I call it "Double Check method" because you always change 2 signs

1) Change the subtraction sign to an addition sign (check)

2) Change the subtrahend’s sign (the 2^nd number’s sign) to its opposite
(if it was negative change it to positive,
if it had no sign then put a negative because no sign meant it was positive) (double check)

3) Follow the rules of integer addition from  Section 3.3

Example

5 –(-10) = 5 +(+10) =15

-5 –(-10) = -5 +(+10) = +5

-5- 10 = -5 +(-10) = -15

More than 1 subtrahend?  Double check each one!

By the way NEVER EVER EVER CHANGE THE FIRST NUMBER”S SIGN!!

Identifying terms:

Terms are separated by ADDITION
(Remember there is no such thing as subtraction)

2xy is only ONE term—but it has 3 factors

2xy + 3  is 2 two terms

2xy – 3z- (-10) is 3 terms made up of the following

2xy, -3z, and +10
(you must put the terms in Addition Format to determine their signs)

ALWAYS SIMPLIFY BEFORE EVALUTATING

11x + 14 – 21x + 6 + 12x  when x = 5

You will get the same answer if you plug and chug x = 5 in all of the terms as when you SIMPLIFY FIRST and then plug and chug just once.

11(5) + 14 – 21(5) + 6 12(5)

55 + 14 -105 + 6 + 60

135 + (-105)

30

VS

(11x -21x + 12x) + ( 14 + 6)

2x + 20

2(5) + 20

10 + 20

30

Which way do you want to do these types of problems?

Simplifying first is usually the least work!

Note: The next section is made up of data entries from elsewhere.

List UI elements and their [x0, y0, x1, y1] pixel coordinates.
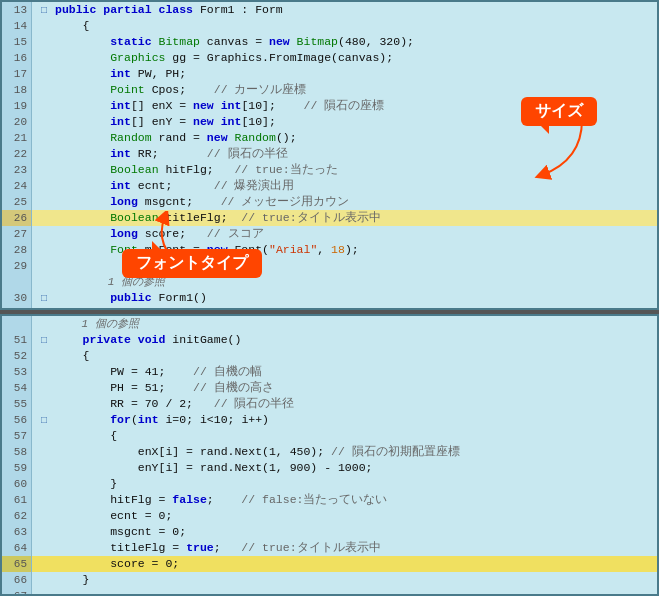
code-line-16: 16 Graphics gg = Graphics.FromImage(canv… — [2, 50, 657, 66]
code-line-13: 13 □ public partial class Form1 : Form — [2, 2, 657, 18]
code-line-58: 58 enX[i] = rand.Next(1, 450); // 隕石の初期配… — [2, 444, 657, 460]
code-line-62: 62 ecnt = 0; — [2, 508, 657, 524]
code-line-66: 66 } — [2, 572, 657, 588]
code-line-28: 28 Font myFont = new Font("Arial", 18); — [2, 242, 657, 258]
top-code-content: 13 □ public partial class Form1 : Form 1… — [2, 2, 657, 308]
size-balloon: サイズ — [521, 97, 597, 126]
code-line-18: 18 Point Cpos; // カーソル座標 — [2, 82, 657, 98]
code-line-61: 61 hitFlg = false; // false:当たっていない — [2, 492, 657, 508]
code-line-15: 15 static Bitmap canvas = new Bitmap(480… — [2, 34, 657, 50]
code-line-56: 56 □ for(int i=0; i<10; i++) — [2, 412, 657, 428]
code-line-60: 60 } — [2, 476, 657, 492]
code-line-53: 53 PW = 41; // 自機の幅 — [2, 364, 657, 380]
font-type-balloon: フォントタイプ — [122, 249, 262, 278]
code-line-51: 51 □ private void initGame() — [2, 332, 657, 348]
code-line-30: 30 □ public Form1() — [2, 290, 657, 306]
code-line-64: 64 titleFlg = true; // true:タイトル表示中 — [2, 540, 657, 556]
code-line-25: 25 long msgcnt; // メッセージ用カウン — [2, 194, 657, 210]
bottom-code-content: 1 個の参照 51 □ private void initGame() 52 {… — [2, 316, 657, 594]
code-line-24: 24 int ecnt; // 爆発演出用 — [2, 178, 657, 194]
top-panel: サイズ フォントタイプ 13 □ public partial class Fo… — [0, 0, 659, 310]
code-line-21: 21 Random rand = new Random(); — [2, 130, 657, 146]
code-line-52: 52 { — [2, 348, 657, 364]
code-line-67: 67 — [2, 588, 657, 596]
code-line-26: 26 Boolean titleFlg; // true:タイトル表示中 — [2, 210, 657, 226]
code-line-54: 54 PH = 51; // 自機の高さ — [2, 380, 657, 396]
code-line-23: 23 Boolean hitFlg; // true:当たった — [2, 162, 657, 178]
code-line-27: 27 long score; // スコア — [2, 226, 657, 242]
code-line-55: 55 RR = 70 / 2; // 隕石の半径 — [2, 396, 657, 412]
code-line-ref: 1 個の参照 — [2, 274, 657, 290]
code-line-17: 17 int PW, PH; — [2, 66, 657, 82]
bottom-ref-line: 1 個の参照 — [2, 316, 657, 332]
code-line-22: 22 int RR; // 隕石の半径 — [2, 146, 657, 162]
code-line-29: 29 — [2, 258, 657, 274]
code-line-59: 59 enY[i] = rand.Next(1, 900) - 1000; — [2, 460, 657, 476]
code-line-65: 65 score = 0; — [2, 556, 657, 572]
code-line-57: 57 { — [2, 428, 657, 444]
code-line-14: 14 { — [2, 18, 657, 34]
bottom-panel: 1 個の参照 51 □ private void initGame() 52 {… — [0, 314, 659, 596]
code-line-31: 31 { — [2, 306, 657, 310]
code-line-63: 63 msgcnt = 0; — [2, 524, 657, 540]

Quick review of Coefficient and Constants

Remember that a coefficient goes along with a variable and EVERY VRIABLE MUST HAVE  COEFFICIENT

so

2a – 3b –(-c) –d – 12

has 5 terms, 4 variables, 4 coefficeints and 1 constant

The coefficients are 2, 3, 1, -1

The IDENTITY Property of Multiplication (IDx) says that you can sneak in the “1” by multiplication in front of any variable that has no other coefficient.  

Fractional Coefficients

2x

3

can be written 2/3(x)

2 x

3

So the Coefficient of this one term is 2/3

Review of Absolute Value with subtraction inside

Absolute value symbols are similar to parentheses  in that you must simplify inside using Order of Operations (O³) BEFORE applying the absolute value at the end

│2∙3²-30│

You need to do the power first, then multiply, then subtract and THEN absolute value at the very end.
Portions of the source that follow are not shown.